Ci lamentiamo, tutti. Se c’è una caratteristica dell’italiano medio è proprio la lamentela. Quel brutto modo di fare e di essere che ci rende grigi dentro, che ci rende piatti e noiosi. Non siamo mai contenti, soddisfatti, gratificati da una vita che non ci meritiamo. E una delle lamentele più frequenti non riguarda il calcio, riguarda la giustizia. I telegiornali ci lanciano titoli addosso, necrologi a scoppio che ci entrano in casa senza chiedere permesso e senza chiedere scusa. Condannati, condannabili, accusati e accusanti. Alla fine ce la prendiamo sempre con le pene: ingiuste, poco rispettate e mai rispettose della vittima di turno.
Questa volta il calcio e la giustizia hanno da spartirsi un protagonista che dai campi di calcio è passato alle aule di Tribunale. Fabrizio Miccoli, ex giocatore della Juventus, del Lecce, la sua città, e bandiera oltre che capitano del Palermo. Una città, oltre che una società, che si è vergognata di averlo avuto come calciatore. Anzi, come uomo. Perché ci dimentichiamo spesso che dietro ogni professione, che sia il calciatore piuttosto che l’avvocato, il giornalista o l’insegnante, c’è una persona con sentimenti, emozioni, debolezze, paure, errori e ambizioni vere.

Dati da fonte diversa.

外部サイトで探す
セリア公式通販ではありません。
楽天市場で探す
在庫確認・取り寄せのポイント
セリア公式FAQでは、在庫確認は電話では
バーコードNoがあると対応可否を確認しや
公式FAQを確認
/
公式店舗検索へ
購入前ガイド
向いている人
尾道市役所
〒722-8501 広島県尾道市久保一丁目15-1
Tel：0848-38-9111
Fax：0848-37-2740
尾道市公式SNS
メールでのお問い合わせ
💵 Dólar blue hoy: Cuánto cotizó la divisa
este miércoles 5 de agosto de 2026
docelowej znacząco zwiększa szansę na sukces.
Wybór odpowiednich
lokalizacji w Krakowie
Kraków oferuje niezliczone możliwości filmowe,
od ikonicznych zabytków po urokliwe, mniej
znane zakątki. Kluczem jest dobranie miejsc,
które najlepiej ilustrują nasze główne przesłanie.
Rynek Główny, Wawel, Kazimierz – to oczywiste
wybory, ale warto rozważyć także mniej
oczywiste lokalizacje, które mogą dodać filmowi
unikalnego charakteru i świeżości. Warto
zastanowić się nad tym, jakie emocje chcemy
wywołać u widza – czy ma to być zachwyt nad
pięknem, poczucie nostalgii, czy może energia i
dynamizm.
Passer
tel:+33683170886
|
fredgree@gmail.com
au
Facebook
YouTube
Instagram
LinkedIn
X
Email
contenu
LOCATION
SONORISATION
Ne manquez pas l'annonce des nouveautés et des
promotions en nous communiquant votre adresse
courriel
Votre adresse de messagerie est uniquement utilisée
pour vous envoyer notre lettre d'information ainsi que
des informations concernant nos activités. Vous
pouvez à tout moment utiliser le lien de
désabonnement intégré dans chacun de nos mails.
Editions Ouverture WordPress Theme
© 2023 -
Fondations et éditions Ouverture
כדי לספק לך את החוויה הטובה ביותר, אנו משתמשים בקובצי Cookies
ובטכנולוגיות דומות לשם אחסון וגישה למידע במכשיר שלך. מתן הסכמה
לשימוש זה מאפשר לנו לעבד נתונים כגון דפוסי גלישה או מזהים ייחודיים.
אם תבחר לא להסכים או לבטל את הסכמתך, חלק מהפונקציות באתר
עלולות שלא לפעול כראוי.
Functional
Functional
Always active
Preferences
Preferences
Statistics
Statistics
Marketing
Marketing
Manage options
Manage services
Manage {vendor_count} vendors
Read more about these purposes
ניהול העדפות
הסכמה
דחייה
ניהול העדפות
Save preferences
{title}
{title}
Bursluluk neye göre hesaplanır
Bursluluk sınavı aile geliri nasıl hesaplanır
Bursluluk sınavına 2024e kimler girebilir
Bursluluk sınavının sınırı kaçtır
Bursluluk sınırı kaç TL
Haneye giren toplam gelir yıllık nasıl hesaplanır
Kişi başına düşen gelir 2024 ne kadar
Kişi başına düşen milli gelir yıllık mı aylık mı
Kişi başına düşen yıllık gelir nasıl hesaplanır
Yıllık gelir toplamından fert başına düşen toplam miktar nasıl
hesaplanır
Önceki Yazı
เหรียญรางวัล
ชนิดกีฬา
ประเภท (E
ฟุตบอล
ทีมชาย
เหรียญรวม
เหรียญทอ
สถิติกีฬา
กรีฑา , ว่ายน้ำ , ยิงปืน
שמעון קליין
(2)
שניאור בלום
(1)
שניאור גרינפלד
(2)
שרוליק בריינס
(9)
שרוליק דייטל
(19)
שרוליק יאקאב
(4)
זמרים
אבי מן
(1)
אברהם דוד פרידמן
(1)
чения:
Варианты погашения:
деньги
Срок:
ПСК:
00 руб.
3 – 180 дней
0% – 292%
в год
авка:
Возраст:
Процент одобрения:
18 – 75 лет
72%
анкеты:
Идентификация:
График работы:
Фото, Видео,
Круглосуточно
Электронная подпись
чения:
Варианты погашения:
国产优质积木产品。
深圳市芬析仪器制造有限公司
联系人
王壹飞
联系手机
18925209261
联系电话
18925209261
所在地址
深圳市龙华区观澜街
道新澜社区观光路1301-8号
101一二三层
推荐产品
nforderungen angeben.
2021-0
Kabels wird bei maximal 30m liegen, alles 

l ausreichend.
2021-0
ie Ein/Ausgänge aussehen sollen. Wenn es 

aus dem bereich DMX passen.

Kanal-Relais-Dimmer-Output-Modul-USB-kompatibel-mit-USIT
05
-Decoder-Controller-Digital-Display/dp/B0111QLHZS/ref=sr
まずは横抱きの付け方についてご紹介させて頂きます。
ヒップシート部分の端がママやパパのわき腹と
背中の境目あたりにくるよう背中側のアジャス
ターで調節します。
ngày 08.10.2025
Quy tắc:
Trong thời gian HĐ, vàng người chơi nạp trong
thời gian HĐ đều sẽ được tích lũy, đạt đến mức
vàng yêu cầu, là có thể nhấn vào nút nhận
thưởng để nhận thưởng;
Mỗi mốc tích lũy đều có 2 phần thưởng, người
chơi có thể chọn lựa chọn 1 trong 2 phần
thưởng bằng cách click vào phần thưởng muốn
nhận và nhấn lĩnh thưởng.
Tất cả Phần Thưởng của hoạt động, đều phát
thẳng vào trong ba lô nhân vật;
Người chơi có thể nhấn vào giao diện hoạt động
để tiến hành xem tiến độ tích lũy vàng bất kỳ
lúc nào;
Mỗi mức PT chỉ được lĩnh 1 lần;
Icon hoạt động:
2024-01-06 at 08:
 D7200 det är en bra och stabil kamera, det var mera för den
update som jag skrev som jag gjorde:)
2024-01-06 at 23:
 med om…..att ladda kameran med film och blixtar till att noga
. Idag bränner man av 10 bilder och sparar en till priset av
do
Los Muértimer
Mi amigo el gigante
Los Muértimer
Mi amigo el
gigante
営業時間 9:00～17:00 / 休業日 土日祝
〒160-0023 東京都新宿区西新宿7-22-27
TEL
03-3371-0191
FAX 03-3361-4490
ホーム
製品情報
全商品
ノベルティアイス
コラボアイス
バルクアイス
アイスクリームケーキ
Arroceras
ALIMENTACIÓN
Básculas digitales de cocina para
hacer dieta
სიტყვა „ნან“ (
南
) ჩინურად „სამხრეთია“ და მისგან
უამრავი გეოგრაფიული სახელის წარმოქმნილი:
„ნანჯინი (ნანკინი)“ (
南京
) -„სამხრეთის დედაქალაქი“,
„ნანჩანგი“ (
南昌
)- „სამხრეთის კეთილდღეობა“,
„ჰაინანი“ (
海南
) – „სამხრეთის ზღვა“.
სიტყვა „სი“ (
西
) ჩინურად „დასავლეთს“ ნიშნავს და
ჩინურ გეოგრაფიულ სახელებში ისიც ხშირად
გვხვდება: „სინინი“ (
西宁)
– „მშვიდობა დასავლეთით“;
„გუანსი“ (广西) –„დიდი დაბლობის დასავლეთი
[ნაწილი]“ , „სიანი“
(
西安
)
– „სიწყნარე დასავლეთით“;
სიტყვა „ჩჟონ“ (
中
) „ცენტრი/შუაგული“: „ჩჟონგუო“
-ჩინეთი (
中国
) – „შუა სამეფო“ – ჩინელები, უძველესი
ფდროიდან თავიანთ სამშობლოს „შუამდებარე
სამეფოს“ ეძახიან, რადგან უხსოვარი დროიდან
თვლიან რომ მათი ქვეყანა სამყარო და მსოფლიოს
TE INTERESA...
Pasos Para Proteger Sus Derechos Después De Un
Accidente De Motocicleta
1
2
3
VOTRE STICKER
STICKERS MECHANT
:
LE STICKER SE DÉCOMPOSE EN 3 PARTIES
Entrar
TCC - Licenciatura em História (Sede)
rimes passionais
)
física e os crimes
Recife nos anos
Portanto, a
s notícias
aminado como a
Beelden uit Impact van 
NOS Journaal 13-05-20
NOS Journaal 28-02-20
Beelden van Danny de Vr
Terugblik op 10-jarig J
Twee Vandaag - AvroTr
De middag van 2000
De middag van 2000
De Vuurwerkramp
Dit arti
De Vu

Umane, appunto. Miccoli è stato condannato a 3 anni e 6 mesi di reclusione per tentata estorsione aggravata dal Gup del tribunale di Palermo, Walter Turturici. L’ex calciatore è stato accusato dalla Procura di aver incaricato il suo amico, nonché figlio del Boss della Kalsa, Mauro Lauricella di recuperare una somma di denaro sostanziosa (che va dai 12mila euro secondo la Gazzetta e 20mila euro secondo Sky Sport). Lo stesso Lauricella avrebbe utilizzato metodi mafiosi per il recupero del denaro in favore di Fabrizio Miccoli. Lauricella e un amico, Amato, sono stati, a Luglio 2016, assolti da ogni accusa anche se inizialmente erano stati per loro chiesti 10anni di reclusione. “Siamo basiti” affermano i legali di Miccoli che non ha voluto commentare la sentenza se non con qualche lacrima che parla più di mille dichiarazioni e pesa di più di una chiara affermazione. E dopo tutto ciò ci ritorna in mente quella telefonata intercettata tra Miccoli e Lauricella dove i due cantavano e ridevano prendendo per il culo Giovanni Falcone (“quel fango di Falcone, quel fango di Falcone”). Una cosa ignobile che sconvolse il mondo del calcio, della politica e della giustizia.
E adesso? Cosa succederà a Miccoli? Gli avvocati si rivolgeranno al processo d’appello poiché Miccoli si è sempre dichiarato innocente e ha respinto ogni capo d’accusa anche quelle riferite al possesso di diverse schede telefoniche che mettono altre ombre sulla questione. Anche se, purtroppo, sembra chiarissima. Le pene verranno rispettate o ci dovremo lamentare di una disparità di giudizio?